In a somewhat surprising twist amid fierce industry competition, the leaders of two top prediction market platforms have pooled resources to back a specialized venture capital fund. Kalshi CEO Tarek Mansour and Polymarket CEO Shayne Coplan are key investors in 5c(c) Capital, a new firm raising up to $35 million to support early-stage companies building tools and services for the rapidly expanding prediction markets industry.
The fund, spearheaded by two former Kalshi staff members—Adhi Rajaprabhakaran, previously involved in market-making operations, and Noah Zingler-Sternig, a one-time head of operations—takes its name from a specific provision in the Commodity Exchange Act.
This clause underpins federal oversight of event contracts, the core mechanism behind prediction trading.
Over the next two years, the vehicle plans to deploy capital into roughly 20 startups, with a sharp focus on foundational infrastructure, including advanced market-making systems, custom indices for event outcomes, and other backend technologies essential for scaling these platforms.
Prediction markets enable users to trade contracts tied to real-world events, from election results to sports scores and economic indicators, effectively turning collective foresight into tradable assets.
The sector has seen explosive growth in recent years, drawing billions in trading volume and attracting mainstream attention.
Yet Kalshi and Polymarket have long been locked in a high-stakes battle for dominance, each offering regulated access to U.S. users while navigating complex legal terrain.
Their joint investment in 5c(c) Capital underscores a shared belief that strengthening the ecosystem benefits everyone, even direct competitors.
The fund has also drawn support from heavyweight venture investors, including Marc Andreessen, Ribbit Capital’s Micky Malka, and Kyle Samani, formerly of Multicoin Capital.
This collaborative spirit mirrors a broader trend across the financial technology landscape. Major platforms have aggressively entered the space to capture retail interest and diversify beyond traditional offerings.

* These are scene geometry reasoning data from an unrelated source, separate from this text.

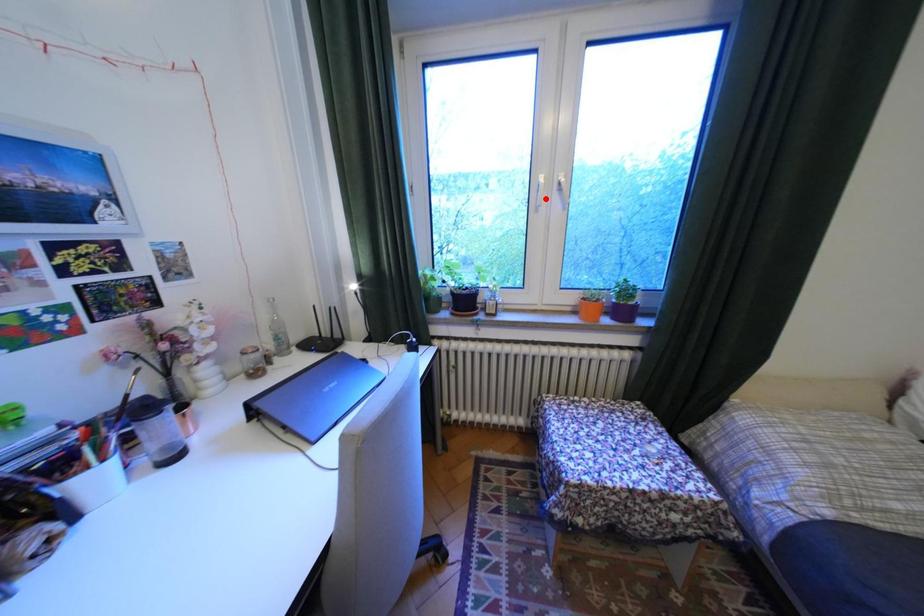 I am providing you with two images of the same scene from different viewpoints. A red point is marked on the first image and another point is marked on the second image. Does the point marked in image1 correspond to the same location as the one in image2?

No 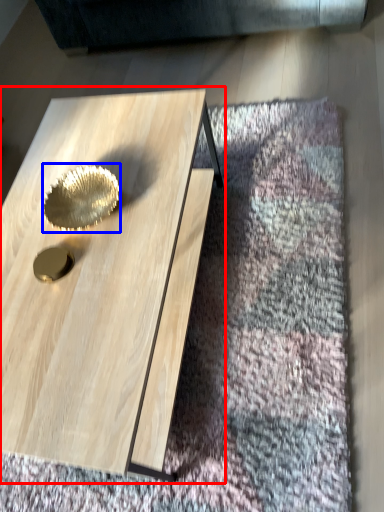 Question: Which object appears farthest to the camera in this image, coffee table (highlighted by a red box) or gold (highlighted by a blue box)?

Choices:
 (A) coffee table
 (B) gold

Answer: (B) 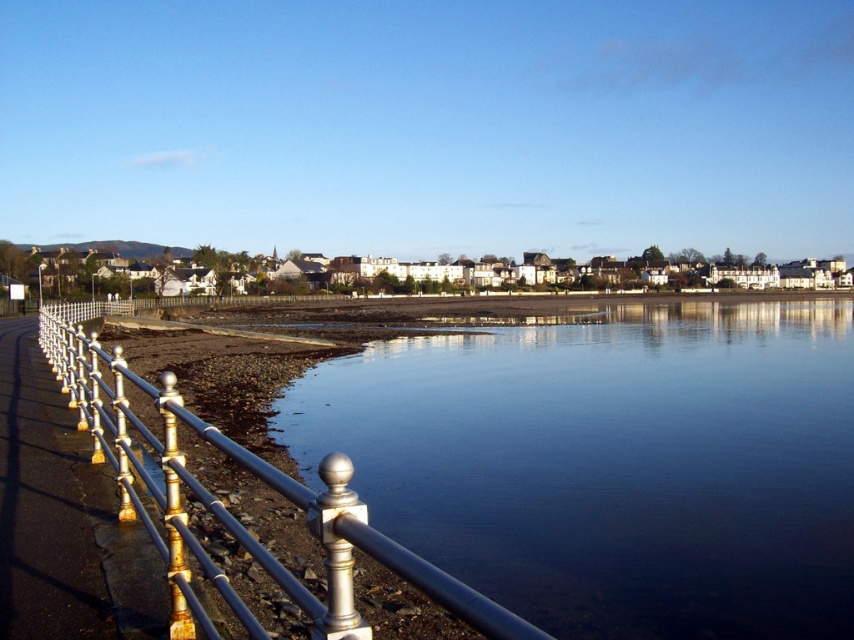 You are a photographer planning to capture the coastal scene. You want to ensure that the clear glass water at center and the metallic rail at left are both visible in your shot. Based on their sizes, which object should you prioritize framing closer to the edge of the frame to avoid overcrowding?

The metallic rail at left should be prioritized closer to the edge of the frame since its width is smaller than the clear glass water at center, which is wider and requires more space in the composition.

You are standing at the point marked by the coordinates point (229, 509) in the coastal scene. What object is located at this position?

The point (229, 509) indicates the silver golden metal fence at left. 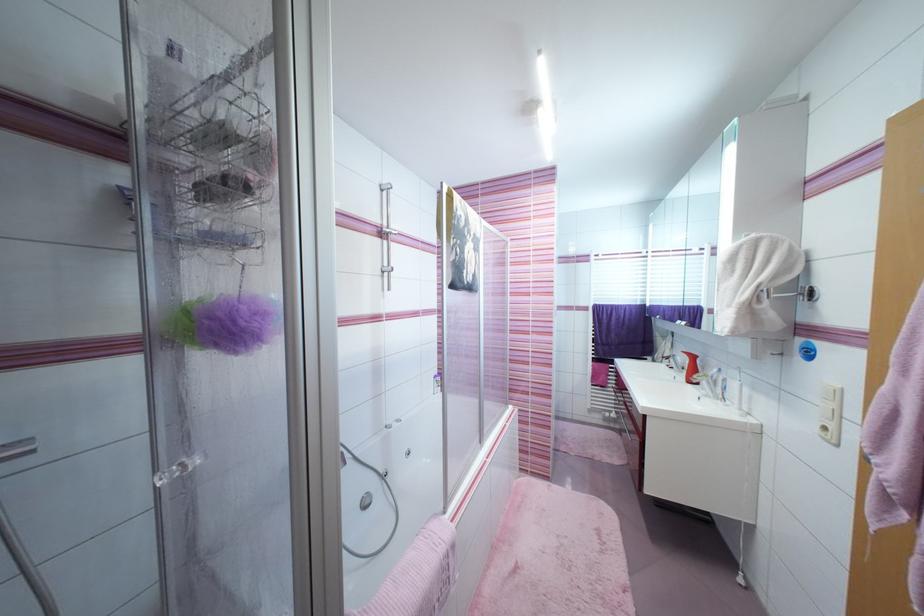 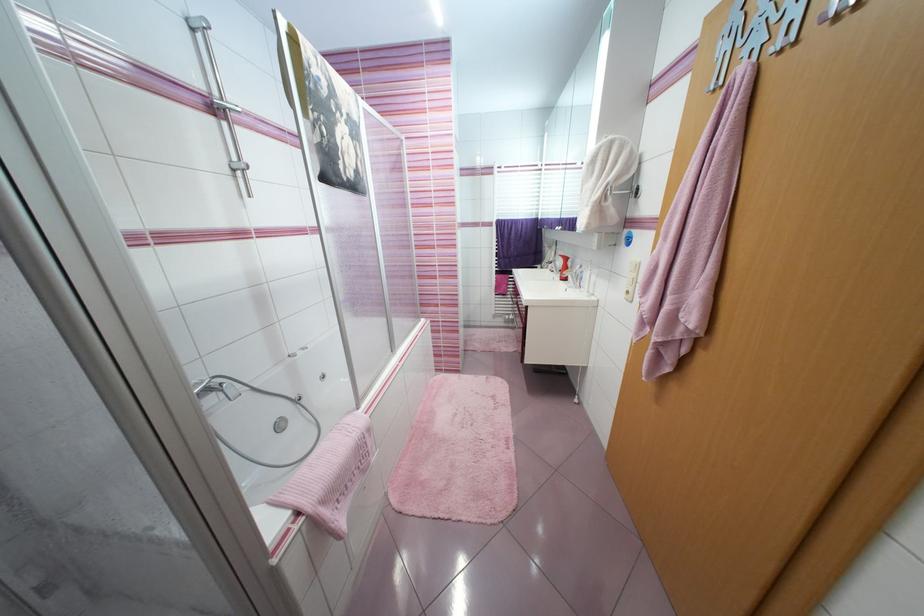 Question: Which direction would the cameraman need to move to produce the second image? Reply with the corresponding letter.

Choices:
 (A) Left
 (B) Right
 (C) Forward
 (D) Backward

Answer: (B) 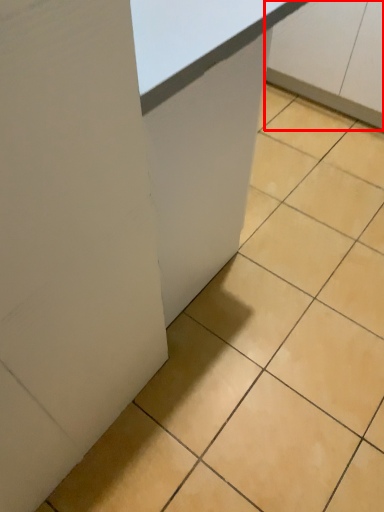 Question: In this image, where is cabinetry (annotated by the red box) located relative to table?

Choices:
 (A) left
 (B) right

Answer: (B) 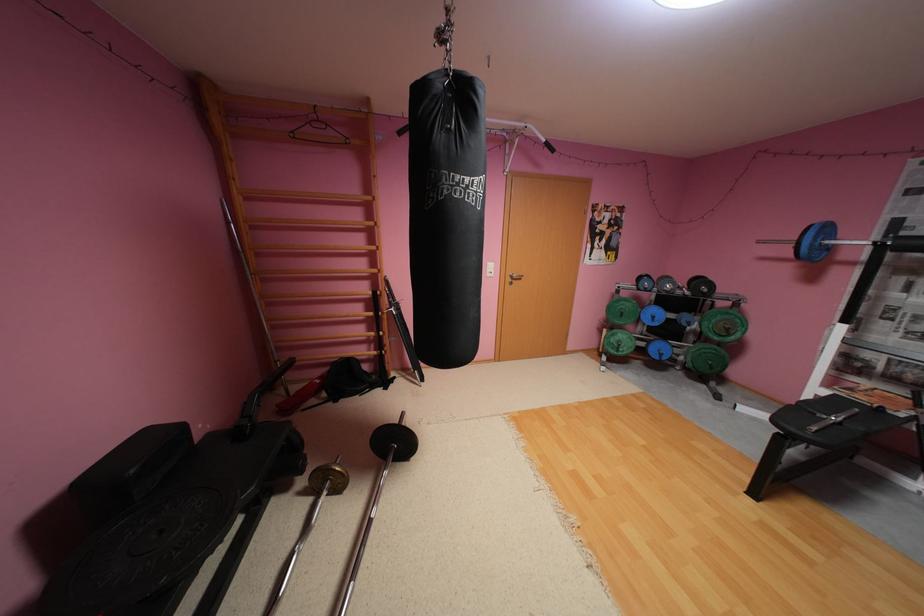 Where would you pull the silver door handle? Please return your answer as a coordinate pair (x, y).

(514, 277) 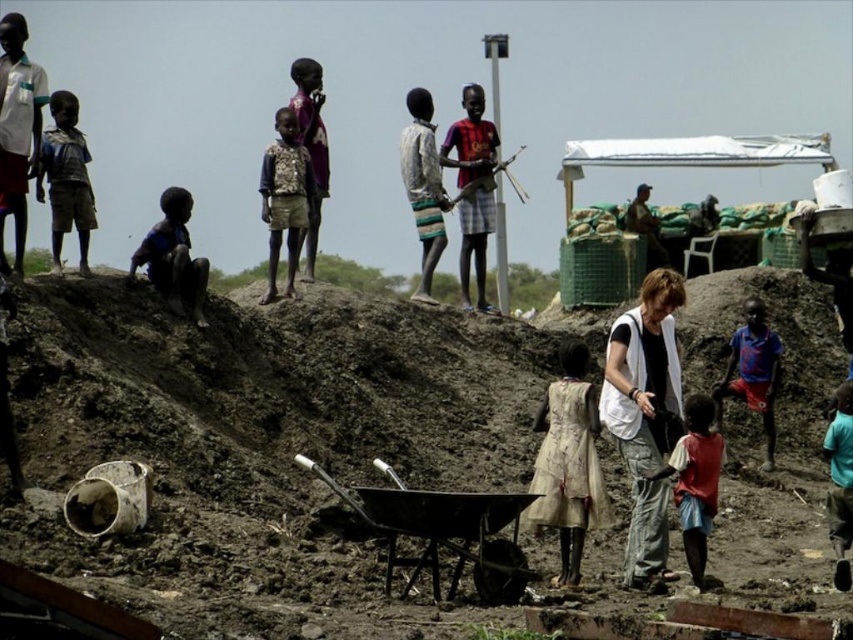 Question: Is light brown fabric shirt at upper left smaller than dark blue fabric at left?

Choices:
 (A) yes
 (B) no

Answer: (B)

Question: Based on their relative distances, which object is farther from the blue fabric shirt at lower right?

Choices:
 (A) striped fabric shirt at upper center
 (B) white cotton vest at center
 (C) striped fabric pants at upper center
 (D) light brown fabric shirt at upper left

Answer: (D)

Question: Does brown clay dirt at center appear on the right side of dark brown fabric shirt at upper left?

Choices:
 (A) yes
 (B) no

Answer: (A)

Question: Which point is closer to the camera?

Choices:
 (A) matte purple shirt at upper center
 (B) metallic wheelbarrow at center
 (C) light brown leather jacket at upper center
 (D) white cotton vest at center

Answer: (B)

Question: Which object is farther from the camera taking this photo?

Choices:
 (A) dark blue fabric at left
 (B) light brown leather jacket at upper center
 (C) dark brown fabric shirt at upper left
 (D) matte purple shirt at upper center

Answer: (B)

Question: Can you confirm if brown clay dirt at center is wider than white cotton vest at center?

Choices:
 (A) no
 (B) yes

Answer: (B) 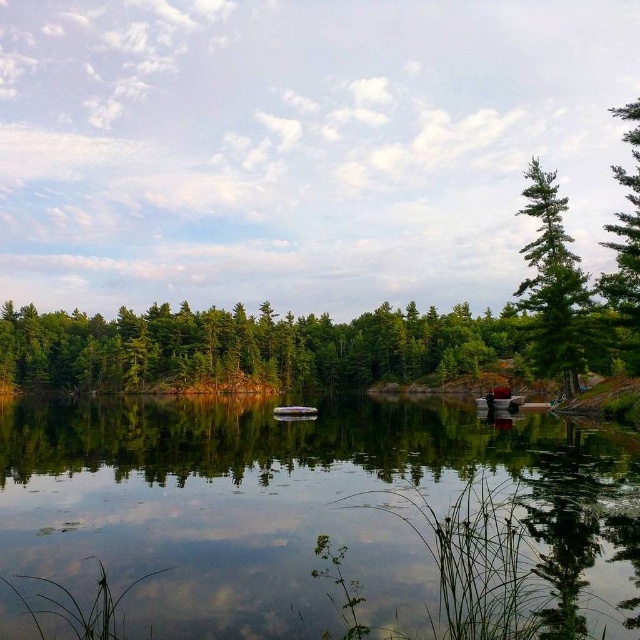 Question: Estimate the real-world distances between objects in this image. Which object is farther from the metallic silver boat at center?

Choices:
 (A) clear glass water at center
 (B) metallic red boat at lower right
 (C) green textured pine tree at upper right

Answer: (C)

Question: Which point is farther from the camera taking this photo?

Choices:
 (A) (563, 356)
 (B) (132, 385)
 (C) (480, 397)
 (D) (396, 458)

Answer: (B)

Question: Is green textured trees at left positioned at the back of metallic red boat at lower right?

Choices:
 (A) no
 (B) yes

Answer: (A)

Question: Is green textured pine tree at upper right smaller than metallic red boat at lower right?

Choices:
 (A) yes
 (B) no

Answer: (B)

Question: Does green textured pine tree at upper right have a lesser width compared to metallic silver boat at center?

Choices:
 (A) no
 (B) yes

Answer: (A)

Question: Which is nearer to the metallic red boat at lower right?

Choices:
 (A) metallic silver boat at center
 (B) green textured pine tree at upper right
 (C) green textured trees at left

Answer: (B) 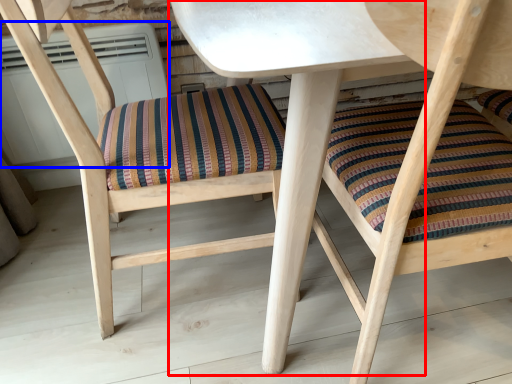 Question: Which of the following is the farthest to the observer, table (highlighted by a red box) or air conditioner (highlighted by a blue box)?

Choices:
 (A) table
 (B) air conditioner

Answer: (B) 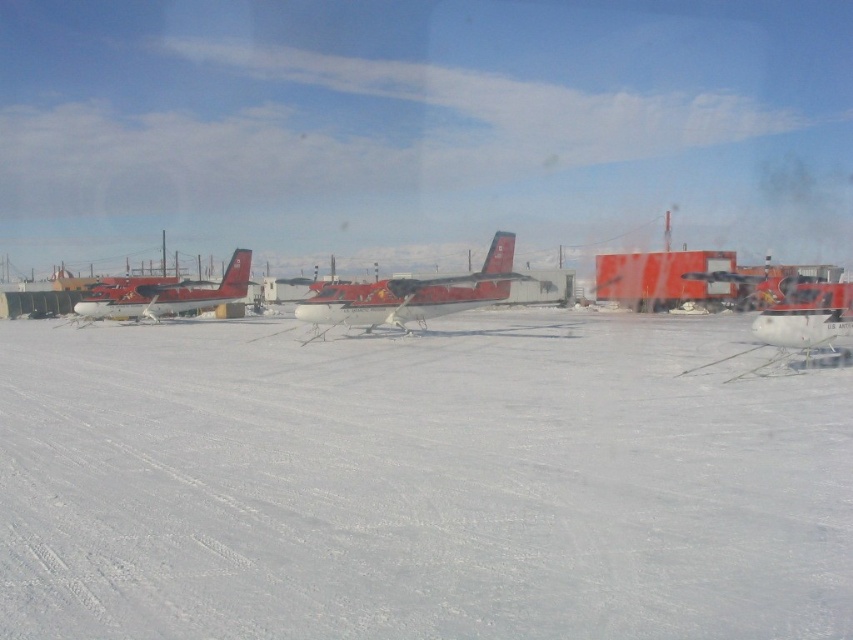 Question: Is white matte snow at center in front of metallic red airplane at center?

Choices:
 (A) no
 (B) yes

Answer: (B)

Question: Among these objects, which one is nearest to the camera?

Choices:
 (A) white matte snow at center
 (B) white matte airplane at right
 (C) metallic red airplane at center

Answer: (A)

Question: Which object is closer to the camera taking this photo?

Choices:
 (A) metallic red airplane at center
 (B) white matte snow at center
 (C) matte red airplane at center
 (D) white matte airplane at right

Answer: (B)

Question: Does metallic red airplane at center appear over white matte airplane at right?

Choices:
 (A) yes
 (B) no

Answer: (A)

Question: Which point is closer to the camera?

Choices:
 (A) matte red airplane at center
 (B) white matte airplane at right
 (C) metallic red airplane at center

Answer: (B)

Question: Can you confirm if white matte snow at center is thinner than metallic red airplane at center?

Choices:
 (A) yes
 (B) no

Answer: (B)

Robinhood, for example, partnered early with Kalshi to roll out a dedicated prediction markets hub, later adding sports contracts that fueled significant revenue gains and helped drive its stock performance.
Coinbase has similarly expanded, launching event-based trading features and exploring USDC settlements in collaboration with established players as part of its push to become a full-service exchange.
Gemini introduced its own “Gemini Predictions” product in late 2025, initially centered on sports events, positioning itself as a nimble competitor.
Other crypto exchanges, such as Kraken, have signaled similar ambitions, integrating or planning event contracts to tap into the same demand.
Analysts view these moves as evidence of prediction markets maturing from niche experimentation into a core financial product.
By investing in specialized infrastructure, 5c(c) Capital aims to address liquidity challenges, improve settlement efficiency, and foster innovation that could sustain the sector’s momentum.
With regulatory scrutiny intensifying and trading volumes hitting record highs, the fund’s launch signals robust confidence in prediction markets as a “generational opportunity.”
Industry professionals will now aim to monitor how these investments translate into new tools that enhance accessibility and reliability for everyday users. Ultimately, this alignment between rivals could accelerate the mainstream adoption of a technology once dismissed as fringe betting.